第10話 未来人の超能力と魔法猫カキブチの魔法
「う~ん、未来人て何でもできるんだね」
竹馬が感心して言った。
「恐竜を化石から甦らせる位のことは、君達の世界の科学のレベルでも可能だよ。君達に比べれば、そりゃあ、できることは多いけれど、魔法使いのように魔法を使えるわけじゃない。君達の世界で言う超能力レベルの力は発揮できるよ。でもその力は、人間が本来持っていた力であり、使わないうちに退化してしまったんだよ」
「ええっ!ゼモンは超能力を使えるの?ちょっと、見せてよ」
竹馬が子供のような目でゼモンに催促した。
ゼモンが苦笑しながら右手を差し出して見せた。
手の平には何もなかったが、数秒後に青く輝く小石が出てきた。
「なんじゃこりゃ!」
竹馬がゼモンの手を凝視して叫んだ。
「ところで、その青い石は、何なの!」
茶倉が尋ねた。
「まあ、一種のエネルギー体だね」
ゼモンは窓を少し開けて、その石を空中に放り投げた。
石は空気に溶けるようにして消えていく。
「君達二人ともトリックがあると思っているんだろう。じゃあ、今度は君達の体を浮かせてみよう」
ゼモンが、二人を見ながら気持ちを集中させると、茶倉と竹馬の体が宙にゆっくりと浮いてまた降りてきた。

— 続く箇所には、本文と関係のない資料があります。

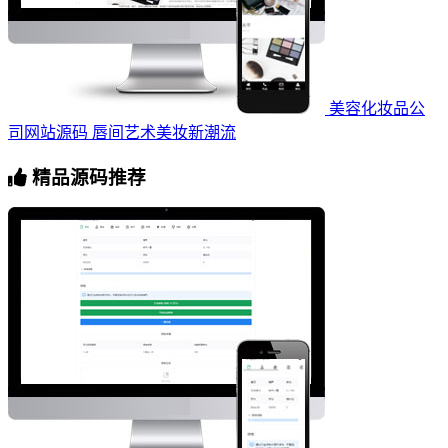
美容化妆品公
司网站源码 唇间艺术美妆新潮流
精品源码推荐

「わわわ、わかったから、もう何もしなくていいよ。お願い、しないで!」
竹馬が、両手で頭を抱えるようにして、やや悲鳴に近い声を上げた。
「まったく、あなた達ったら、一体何に驚いているの。そんなこと誰にでもできるわよ」
エレナが、目を大きく開けて笑っている。
「超能力位で、驚くんじゃねえよ」
カキブチの声が、どこからかしてきた。
「どこにいるの?」
茶倉が、カキブチのいる場所を探した。
よく見ると、ゼモンの右肩の上に小さな黒と白の模様をした丸い虫のようなものが止まっていた。
どうやらカキブチのようであった。
「しかし、カキブチって凄いな」
竹馬が尊敬して言った。
「おいおい、そんなに褒めると照れるじゃないか。タケマ」
「カキブチの魔法は別として、どうして未来人は、そういうことができるの?」
好奇心旺盛な茶倉が、首をやや捻って質問した。
「それはチャクラが目覚めているからよ」
エレナが当然のように言う。
「チャクラって、茶倉のこと?」
竹馬がわけのわからないことを言う。
「チャクラというのは、人間の身体の中にある七つのエネルギーの場のことだよ。第一のチャクラは脊椎の底部、第二のチャクラは生殖器、第三のチャクラは腹部、第四のチャクラは胸、第五のチャクラは喉、第六のチャクラは額、第七のチャクラは頭頂部にあるんだ。二十世紀に生きる僕達のチャクラは、普通目覚めていないのだけれど、ある修行をすることにより、それが目覚め、超人的な力を発揮できるようになるのさ。つまり七つのチャクラが、すべて目覚めると神通力を使えるんだ」
茶倉が、竹馬に向かってわかりやすく説明した。